Hungry?
Call it a club sandwich if you want, just don’t call it a wagon wheel.
For years now, fellow marketeers and I have been filling whiteboards with visual representations of the ever-important integrated marketing plan. Our intentions were good and straightforward – show our clients all the necessary elements of their strategy and how we can provide every element of that cohesive plan. And how did we “show” this? Well, we drew a circle in the middle and a bunch of circles around it with lines connecting those outer circles to the center one. A wagon wheel.
The wagon wheel had a good run. It properly demonstrated that all elements of an integrated marketing plan have to be connected to a central theme or campaign or set of goals. And those elements – print, web site, social networking, webinars, e-blasts, video, viral, etc. – must all be developed and managed proactively in order to measure and achieve desired results. However …

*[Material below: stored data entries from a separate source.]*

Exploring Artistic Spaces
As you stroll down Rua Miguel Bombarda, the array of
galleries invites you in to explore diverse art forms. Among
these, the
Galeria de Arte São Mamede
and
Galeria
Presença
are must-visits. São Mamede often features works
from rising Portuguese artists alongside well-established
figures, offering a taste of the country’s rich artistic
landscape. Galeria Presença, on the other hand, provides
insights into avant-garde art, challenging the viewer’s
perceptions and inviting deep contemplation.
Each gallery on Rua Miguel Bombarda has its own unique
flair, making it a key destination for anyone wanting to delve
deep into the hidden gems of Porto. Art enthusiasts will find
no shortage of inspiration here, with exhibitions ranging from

The flaw surfaces in that those outer circles can look a lot like silos, especially when multiple partners, teams or even clients start to “own” various elements. And pretty quickly the wheel begins to wobble, execution suffers and that integrated plan stops short of having the desired impact on the audience.
So what’s the answer? Layers. Layers and layers of rich marketing elements. Layers of content, communication vehicles and interaction combined in a way that delivers the campaign with texture, discovery and repetition to the audience. Only by envisioning the marketing plan in this way, can you engage and envelop your audience creating lasting impact and measurable results.

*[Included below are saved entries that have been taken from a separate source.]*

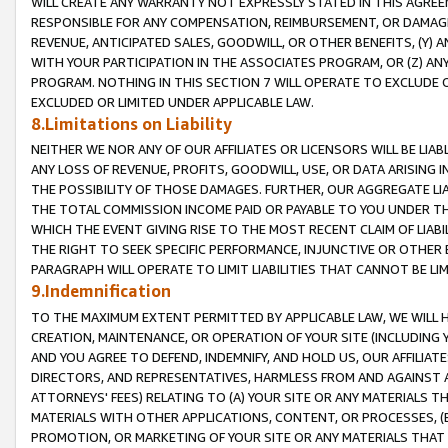
WILL CREATE ANY WARRANTY NOT EXPRESSLY STATED IN THIS AGREEM
RESPONSIBLE FOR ANY COMPENSATION, REIMBURSEMENT, OR DAMAGES
REVENUE, ANTICIPATED SALES, GOODWILL, OR OTHER BENEFITS, (Y
WITH YOUR PARTICIPATION IN THE ASSOCIATES PROGRAM, OR (Z) AN
PROGRAM. NOTHING IN THIS SECTION 7 WILL OPERATE TO EXCLUDE O
EXCLUDED OR LIMITED UNDER APPLICABLE LAW.
8.Limitations on Liability
NEITHER WE NOR ANY OF OUR AFFILIATES OR LICENSORS WILL BE LIAB
ANY LOSS OF REVENUE, PROFITS, GOODWILL, USE, OR DATA ARISING 
THE POSSIBILITY OF THOSE DAMAGES. FURTHER, OUR AGGREGATE LIA
THE TOTAL COMMISSION INCOME PAID OR PAYABLE TO YOU UNDER T
WHICH THE EVENT GIVING RISE TO THE MOST RECENT CLAIM OF LIABI
THE RIGHT TO SEEK SPECIFIC PERFORMANCE, INJUNCTIVE OR OTHER 
PARAGRAPH WILL OPERATE TO LIMIT LIABILITIES THAT CANNOT BE LI
9.Indemnification
TO THE MAXIMUM EXTENT PERMITTED BY APPLICABLE LAW, WE WILL HA
CREATION, MAINTENANCE, OR OPERATION OF YOUR SITE (INCLUDING 
AND YOU AGREE TO DEFEND, INDEMNIFY, AND HOLD US, OUR AFFILIAT
DIRECTORS, AND REPRESENTATIVES, HARMLESS FROM AND AGAINST ALL
ATTORNEYS' FEES) RELATING TO (A) YOUR SITE OR ANY MATERIALS 
MATERIALS WITH OTHER APPLICATIONS, CONTENT, OR PROCESSES, (
PROMOTION, OR MARKETING OF YOUR SITE OR ANY MATERIALS THAT A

This marketing layers approach really forces an audience point of view: Picture a woman walking down a city street. On her way to the subway she passes a sign for an exhibit at a museum. Interested in the exhibit she uses her smart-phone to visit the web site and signs up for alerts. Seconds later she receives a welcome e-mail with links to join the facebook community and to order tickets. She forwards the e-mail to her friend who texts back “yes.” She purchases tickets just as she pays for her stacked deli sandwich while passing a life-sized replica of one of the exhibit pieces. Her purchase is confirmed by text message just as she steps onto the subway.
Let’s recap – print, web, e-blast, social networking, viral, e-commerce, environmental, text. Sounds like a good number of our usual elements, yes? And there are about eight opportunities for messaging in the time it takes to walk to the subway which means repetition. But not boring poster-only repetition, no. Layers of texture and content and call to action and community. In just a city block, this woman became a campaign result.